Last Updated on 2025年8月5日 by 勝
温情的判断による円満退職処理に関する実務ガイド
本資料の目的
本資料は、勤務態度や規律違反等により本来は「解雇相当」と判断される従業員について、本人の申し出および会社としての温情的配慮により、形式上「自己都合退職」扱いとする場合の対応方針および注意点を整理したものです。
基本的な考え方
- 解雇相当の事由がある場合でも、本人が自発的に退職を申し出た場合、自己都合退職として取り扱うことは可能。
- ただし、「退職強要」や「形式的な自己都合退職」などと後日主張されるリスクがあるため、本人の意思と会社の対応の記録を残すことが不可欠。「退職願を書け」と会社が促した記録が残るとリスク大。
- 「会社が懲戒を回避した」という事実は、就業規則の運用上も例外的判断として位置づけるべき。
実務上の対応フロー
ステップ | 内容 | 記録・対応のポイント |
---|---|---|
① 懲戒相当行為の確認 | 就業規則・指導記録・事実確認 | 注意指導の記録・面談記録などを整理 |
② 懲戒手続きの準備 | 審査委員会招集・事前通告 | 本人に説明の場を設ける(録音・議事録) |
③ 本人の申し出確認 | 「解雇ではなく円満に退職したい」等 | 本人の意思表示を明確に文書で残すこと |
④ 退職願の提出 | 本人の署名・日付入りで提出 | 手書き or 本人署名・捺印が望ましい |
⑤ 懲戒審査委員会の議事録作成 | 「解雇相当と判断され得たが、本人の申し出により自己都合退職として取り扱う」旨を明記 | 感情的表現は避け、客観的な事実に基づく記録とする |
⑥ 退職証明書の発行 | 本人の請求に応じて、「自己都合による退職」と記載 | 「本人の請求に基づき記載」と一文添える |
文書で残すべき資料(証拠保全)
- 本人からの退職願(原本・写し)
- 注意・指導記録(指導書、面談メモ等)
- 懲戒審査委員会の議事録
- 本人とのやり取りのメールや議事メモ
- 退職証明書の控え
注意すべき点
✅ 本人の意思が「自発的」であることを明確に
強制・誘導が疑われてはならない。
✅ 文書には感情的・評価的表現を使わない
客観的な事実と会社の判断にとどめる。「反省しているから退職を認めた」「性格に問題」などの表現は避ける。
✅ 就業規則の運用との整合性に注意
同様のケースが生じた場合一貫性ある対応を図る。今回の対応が例外であることを内部的に明確にしておく。
将来のリスク
本人が後日「実質的に解雇された」と主張する可能性があるため、退職の任意性を明確に記録し保管する必要があります。本人自筆の退職願、経緯を記載した議事録、その他の記録が有効な証拠になります。
懲戒審査委員会議事録(サンプル)
懲戒審査委員会 議事録
開催日:令和〇年〇月〇日
開催場所:本社会議室A
出席者:〇〇(人事部長)、〇〇(総務部長)、〇〇(所属部課長)、〇〇
記録者:〇〇(総務部)
【審議対象者】
氏名:〇〇 〇〇
所属:〇〇部〇〇課
職位:一般職
【事案の概要】
〇〇氏は令和〇年〇月以降、業務命令への不従順、勤務態度不良(無断離席、私語等)、上司への暴言など、職場の秩序を乱す行為を繰り返していた。
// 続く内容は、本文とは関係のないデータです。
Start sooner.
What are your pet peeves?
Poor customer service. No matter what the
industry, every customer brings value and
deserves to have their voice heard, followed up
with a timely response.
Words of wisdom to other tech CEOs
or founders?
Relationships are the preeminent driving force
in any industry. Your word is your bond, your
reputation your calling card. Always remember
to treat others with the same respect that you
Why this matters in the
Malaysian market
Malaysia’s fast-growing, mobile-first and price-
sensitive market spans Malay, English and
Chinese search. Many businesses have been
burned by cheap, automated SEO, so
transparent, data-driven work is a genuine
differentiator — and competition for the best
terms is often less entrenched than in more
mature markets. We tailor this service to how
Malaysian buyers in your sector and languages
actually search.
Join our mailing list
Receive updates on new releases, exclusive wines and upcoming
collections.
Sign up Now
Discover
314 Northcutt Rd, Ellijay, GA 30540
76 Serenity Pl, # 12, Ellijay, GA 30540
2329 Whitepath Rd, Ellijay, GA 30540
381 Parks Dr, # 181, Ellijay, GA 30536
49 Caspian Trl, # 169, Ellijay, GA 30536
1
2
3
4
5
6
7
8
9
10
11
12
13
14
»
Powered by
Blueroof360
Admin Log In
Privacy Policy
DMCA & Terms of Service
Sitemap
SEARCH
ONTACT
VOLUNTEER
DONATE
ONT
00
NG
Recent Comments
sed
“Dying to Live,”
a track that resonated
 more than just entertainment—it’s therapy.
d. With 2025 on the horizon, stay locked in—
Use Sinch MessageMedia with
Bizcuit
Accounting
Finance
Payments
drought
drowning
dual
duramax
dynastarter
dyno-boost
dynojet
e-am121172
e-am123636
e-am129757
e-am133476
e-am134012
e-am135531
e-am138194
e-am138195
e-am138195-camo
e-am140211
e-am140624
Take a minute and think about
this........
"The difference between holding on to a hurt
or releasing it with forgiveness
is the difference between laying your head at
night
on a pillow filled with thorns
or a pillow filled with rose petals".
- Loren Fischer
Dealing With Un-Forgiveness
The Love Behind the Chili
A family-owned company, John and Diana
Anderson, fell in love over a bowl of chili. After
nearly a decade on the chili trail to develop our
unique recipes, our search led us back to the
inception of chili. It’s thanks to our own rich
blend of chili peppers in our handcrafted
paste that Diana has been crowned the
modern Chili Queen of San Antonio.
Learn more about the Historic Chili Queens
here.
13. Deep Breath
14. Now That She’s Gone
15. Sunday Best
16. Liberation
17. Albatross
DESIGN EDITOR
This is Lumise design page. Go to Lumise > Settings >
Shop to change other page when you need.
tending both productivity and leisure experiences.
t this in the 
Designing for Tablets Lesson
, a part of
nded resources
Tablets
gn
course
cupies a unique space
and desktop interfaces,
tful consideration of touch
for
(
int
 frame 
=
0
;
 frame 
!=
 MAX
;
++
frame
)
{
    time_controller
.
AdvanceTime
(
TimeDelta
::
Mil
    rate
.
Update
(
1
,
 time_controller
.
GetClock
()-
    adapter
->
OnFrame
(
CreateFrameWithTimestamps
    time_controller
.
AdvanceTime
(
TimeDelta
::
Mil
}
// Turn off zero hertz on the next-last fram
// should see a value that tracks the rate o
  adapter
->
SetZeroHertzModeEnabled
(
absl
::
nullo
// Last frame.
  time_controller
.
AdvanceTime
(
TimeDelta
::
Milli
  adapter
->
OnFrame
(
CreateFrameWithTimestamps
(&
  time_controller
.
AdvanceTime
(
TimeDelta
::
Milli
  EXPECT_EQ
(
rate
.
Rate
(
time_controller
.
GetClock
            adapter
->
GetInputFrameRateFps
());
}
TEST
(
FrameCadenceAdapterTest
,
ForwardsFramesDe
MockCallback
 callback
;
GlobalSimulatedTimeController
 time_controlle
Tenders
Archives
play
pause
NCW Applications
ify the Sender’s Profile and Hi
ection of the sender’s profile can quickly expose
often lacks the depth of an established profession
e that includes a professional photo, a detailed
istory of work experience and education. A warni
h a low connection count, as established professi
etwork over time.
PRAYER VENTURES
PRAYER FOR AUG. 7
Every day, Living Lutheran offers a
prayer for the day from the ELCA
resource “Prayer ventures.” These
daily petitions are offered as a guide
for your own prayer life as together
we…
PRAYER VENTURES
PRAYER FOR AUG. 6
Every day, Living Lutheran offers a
これに対して会社は複数回の口頭・書面による注意指導を行ったが、改善が見られなかった。
【審議内容】
本人の弁明によれば、上記事実については本人も一定程度認めており(別紙記録)、上司、同僚への事情聴取(別紙記録)と関係証拠書類(別紙記録)をもとに慎重に審議したところ、当社就業規則第〇条に違反すると認められることから、本委員会としては普通解雇または懲戒処分が相当との認識に至った。
ただし、令和〇年〇月〇日、本人から「退職願」が提出され、本人意思に基づく退職を希望していることが確認された。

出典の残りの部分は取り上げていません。